About Me

Name: Megan Sambrook

Lab Group: Roper Group, School of Life Sciences

Email Address: M.Sambrook@warwick.ac.uk

Previous Academic Background

Postgraduate

Gained a Interdisciplinary Biomedical Science Masters (MSc), with Distinction, from the University of Warwick as part of the MRC DTP Program. I completed two 10 week projects in the following areas:

Antimicrobial Resistance

Studying the activity of monofunctional glycosyltransferases with respect to antibacterial resistance, under the supervision of Professor David Roper.

Polymer Chemistry

Synthesising pH-responsive cyclic peptide nanotubes for biological targets, under the supervision of Professor Sebastien Perrier.

Undergraduate

I graduated from the University of Surrey with a first class Biomedical Science (Bsc) degree and completed my final year project in the lab of Dr Kevin Maringer; investigating the interactions between arboviruses and the mosquito immune system. My project involved characterising mosquito cells with CRIPSR knock-outs of genes involved in the RNAi immune pathway, to ultimately investigate the role of RNAi in viral persistence.
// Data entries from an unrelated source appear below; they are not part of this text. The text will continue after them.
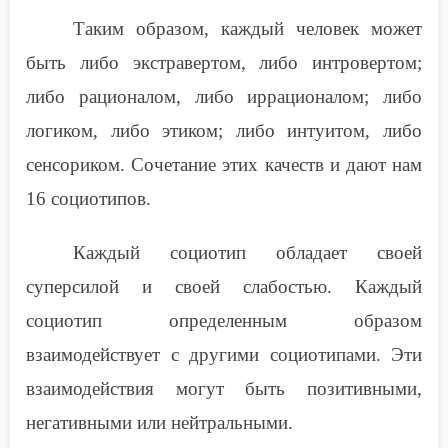
Таким образом, каждый человек может
быть либо экстравертом, либо интровертом;
либо рационалом, либо иррационалом; либо
логиком, либо этиком; либо интуитом, либо
сенсориком. Сочетание этих качеств и дают нам
16 социотипов.
Каждый социотип обладает своей
суперсилой и своей слабостью. Каждый
социотип определенным образом
взаимодействует с другими социотипами. Эти
взаимодействия могут быть позитивными,
негативными или нейтральными.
During my undergraduate, I spent a year in Dr Arleen Rifkind's lab (Weill Cornell Medical College, NY, USA) where I studied the effects of the environmental toxin, 2, 3, 7, 8 - tetrachlorodibenzo-p-dioxin (TCDD) on hepatocellular gene expression.

I also worked part time at the Surrey Clinical Research Centre, a phase I, human clinical trials unit where I had a variety of responsibilities assisting the clinical, laboratory, project management and sleep research team in running vaccination and sleep studies.

PhD at Warwick

I am currently working in Professor David Roper's Lab, studying the molecular basis for enhanced cephalosporin resistance in Vancomycin Resistant Enterococci (VRE).